- Charlie Charlie
- Coordinates: 34°5′46″N 98°18′56″W﻿ / ﻿34.09611°N 98.31556°W
- Country: United States
- State: Texas
- County: Clay
- Elevation: 945 ft (288 m)

Population (2000)
- • Total: 65
- Time zone: Central (CST)
- ZIP: 76305
- Area code: 940
- GNIS feature ID: 1379535

= Charlie, Texas =

Charlie is an unincorporated community in northern Clay County, Texas, United States. According to the Handbook of Texas, the community had a population of 65 in 2000. It is located within the Wichita Falls metropolitan area.

==History==
In 1878, the name Big Wichita Valley was given to the community when Henry T. Dunn constructed a store situated south of the Red River. Charlie Taylor bought the store from Dunn later, and the location became known as Charlie almost instantly. The store served as a well-liked commercial hub for county ranchers, farmers, and some Indians from the neighboring Indian Territory (later Oklahoma) for many years. A post office was established in the village in 1882. Charlie had more than 200 residents by the middle of the 1920s. However, the community's population fell after World War II and the Great Depression. After 1930, the Charlie post office closed. A population estimate of 65 people lived in the town in 2000, based on data from the early 1970s. The population went up to 90 in 2010.

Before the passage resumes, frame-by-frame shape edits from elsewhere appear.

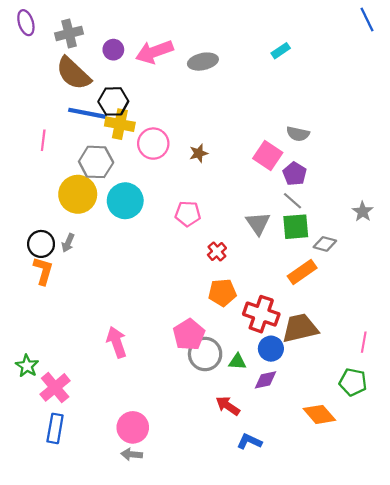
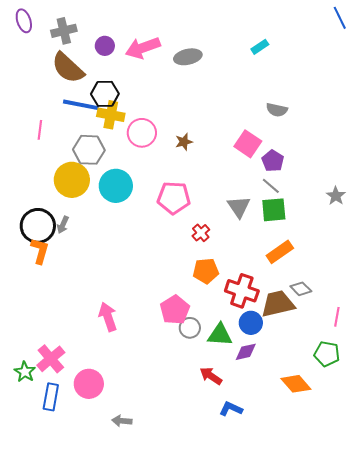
gray semicircle: (298, 134) -> (277, 110), moved
pink pentagon: (188, 214) -> (174, 198), size x1.4
black circle: (41, 244) -> (38, 226), size x1.4
gray diamond: (325, 244) -> (301, 289), moved, turned 30
gray circle: (205, 354) -> (190, 328), size x0.7
green triangle: (237, 362) -> (220, 335), size x1.5
green star: (27, 366) -> (25, 372), moved
pink circle: (133, 427) -> (89, 384), moved

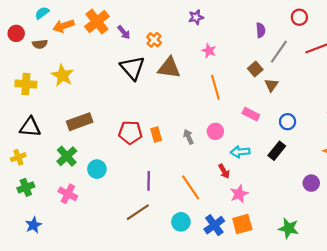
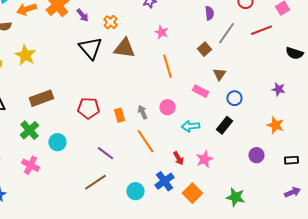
brown triangle: (271, 85) -> (219, 74), moved
orange rectangle: (156, 135) -> (119, 115), moved
red arrow: (224, 171) -> (178, 158), moved
purple line: (149, 181) -> (105, 153), turned -54
orange line: (191, 187) -> (145, 141), moved
pink star: (239, 194) -> (204, 159), moved
orange square: (242, 224) -> (192, 193), turned -30
blue cross: (214, 225) -> (164, 181), moved

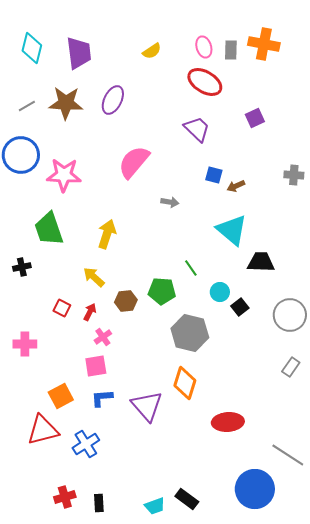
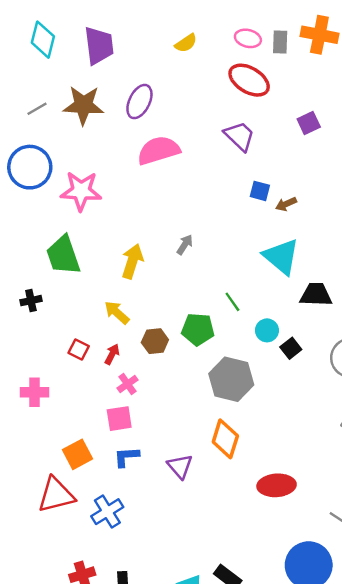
pink ellipse: (204, 47) -> (248, 38), turned -60
pink semicircle: (134, 162) -> (159, 150), moved, turned 33
gray arrow: (170, 202) -> (185, 245), moved, turned -66
purple triangle: (147, 406) -> (180, 466), size x0.7

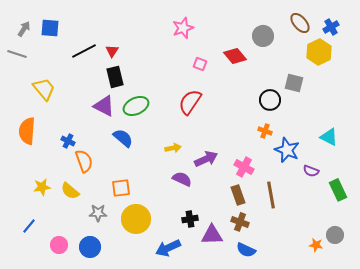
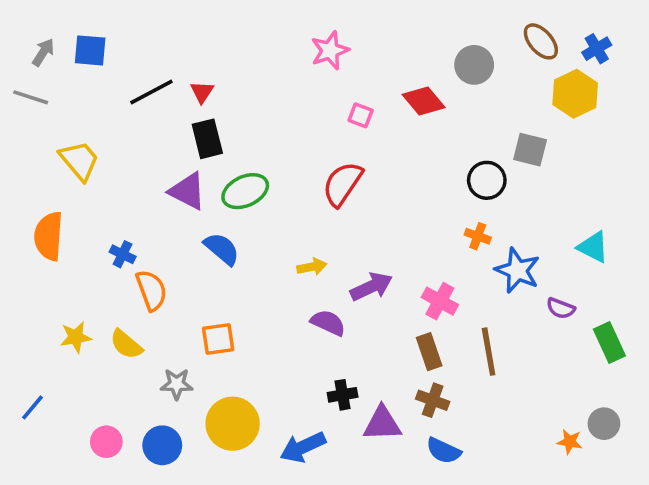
yellow circle: (136, 219) -> (233, 424), moved
blue line: (29, 226) -> (32, 407), moved

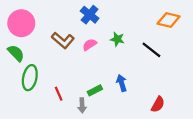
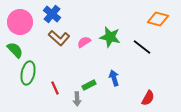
blue cross: (90, 15) -> (52, 14), moved
green star: (117, 39) -> (110, 37), size x1.5

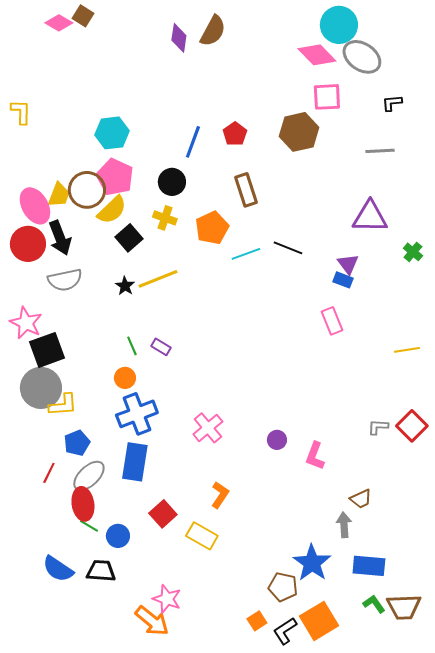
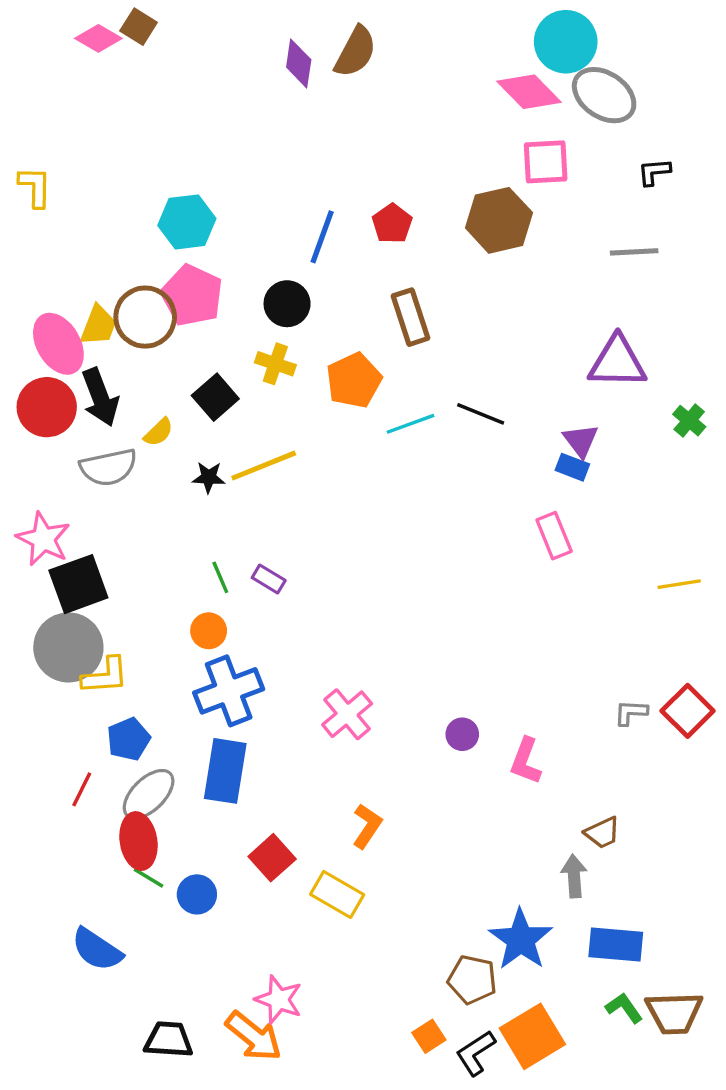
yellow semicircle: (112, 210) -> (159, 432), moved, size x0.6
black star: (125, 286) -> (209, 477), turned -30
black trapezoid: (101, 571) -> (169, 1040), moved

On April 30, 2019, an EF1 tornado struck the town of Dean going north toward Charlie. Trees, two outbuildings, and a house were damaged. A mobile home was also unroofed. A year later, on May 22, 2020, another tornado hit. Multiple storm chasers observed this tornado. Utility poles were damaged on FM 1740.

==Geography==
Charlie is located at the intersection of Farm to Market Roads 810 and 171, 21 mi northwest of Henrietta, 9 mi northwest of Petrolia, and 18 mi northeast of Wichita Falls in northwestern Clay County.

===Climate===
The climate in this area is characterized by hot, humid summers and generally mild to cool winters. According to the Köppen Climate Classification system, Charlie has a humid subtropical climate, abbreviated "Cfa" on climate maps.

==Education==
Charlie is served by the Petrolia Independent School District.

==Notable person==
- Skipper Voss, professional bullfighter.